◆ The problem ◆
Return only that part of the material below which starts with the line containing "Unit price displayed includes ground shipping" and goes on through the line containing "Build brand love with a plush unicorn", restated exactly.

◆ Entries supplied ◆
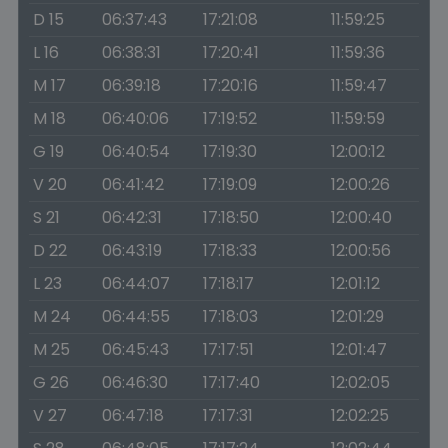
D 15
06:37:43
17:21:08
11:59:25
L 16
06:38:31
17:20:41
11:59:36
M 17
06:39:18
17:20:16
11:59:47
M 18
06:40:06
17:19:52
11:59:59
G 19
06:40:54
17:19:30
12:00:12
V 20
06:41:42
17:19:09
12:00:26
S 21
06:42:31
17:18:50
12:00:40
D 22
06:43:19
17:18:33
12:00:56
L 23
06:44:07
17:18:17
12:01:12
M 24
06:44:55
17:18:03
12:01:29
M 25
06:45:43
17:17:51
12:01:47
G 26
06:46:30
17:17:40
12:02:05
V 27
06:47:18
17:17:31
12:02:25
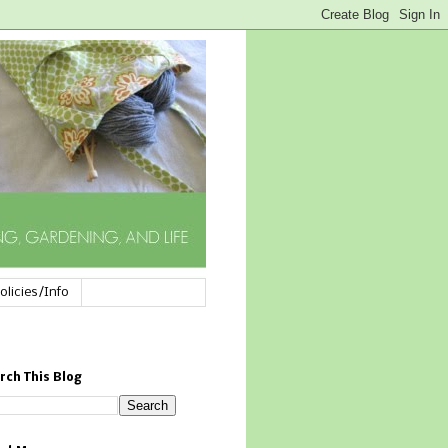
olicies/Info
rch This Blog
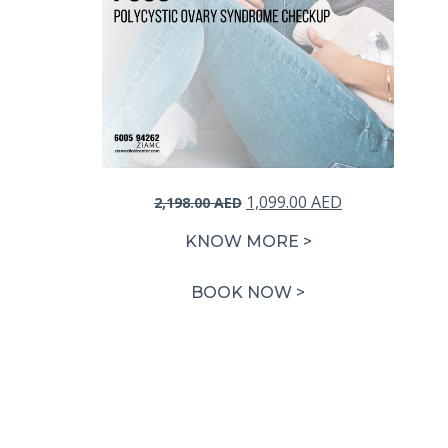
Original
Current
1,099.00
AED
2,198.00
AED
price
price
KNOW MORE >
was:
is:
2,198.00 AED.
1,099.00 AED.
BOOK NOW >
* * *
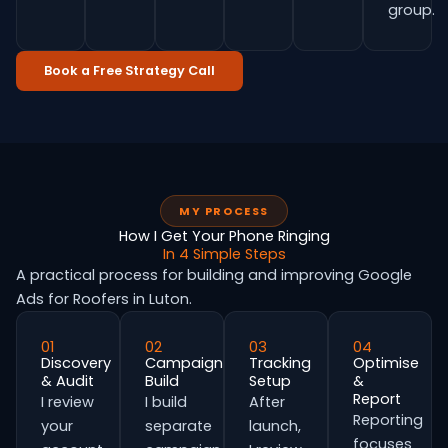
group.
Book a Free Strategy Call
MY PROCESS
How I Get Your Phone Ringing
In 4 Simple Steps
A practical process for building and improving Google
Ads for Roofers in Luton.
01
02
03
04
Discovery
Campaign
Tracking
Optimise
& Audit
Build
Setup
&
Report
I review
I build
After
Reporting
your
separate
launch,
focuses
==
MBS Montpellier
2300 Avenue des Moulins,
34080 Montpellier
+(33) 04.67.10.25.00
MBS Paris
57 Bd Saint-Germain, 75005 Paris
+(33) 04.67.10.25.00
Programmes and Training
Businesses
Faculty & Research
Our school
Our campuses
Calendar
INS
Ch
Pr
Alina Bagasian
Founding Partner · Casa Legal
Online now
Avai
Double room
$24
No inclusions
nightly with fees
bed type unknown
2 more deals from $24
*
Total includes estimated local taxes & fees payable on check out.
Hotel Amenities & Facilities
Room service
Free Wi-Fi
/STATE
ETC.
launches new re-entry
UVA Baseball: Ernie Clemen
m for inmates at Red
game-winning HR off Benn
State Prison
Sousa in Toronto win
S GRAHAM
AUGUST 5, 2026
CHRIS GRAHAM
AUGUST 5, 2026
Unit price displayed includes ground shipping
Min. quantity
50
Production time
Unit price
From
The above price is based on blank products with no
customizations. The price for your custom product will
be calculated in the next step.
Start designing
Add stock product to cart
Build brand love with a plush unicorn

◆ Task result ◆
Unit price displayed includes ground shipping
Min. quantity
50
Production time
Unit price
From
The above price is based on blank products with no
customizations. The price for your custom product will
be calculated in the next step.
Start designing
Add stock product to cart
Build brand love with a plush unicorn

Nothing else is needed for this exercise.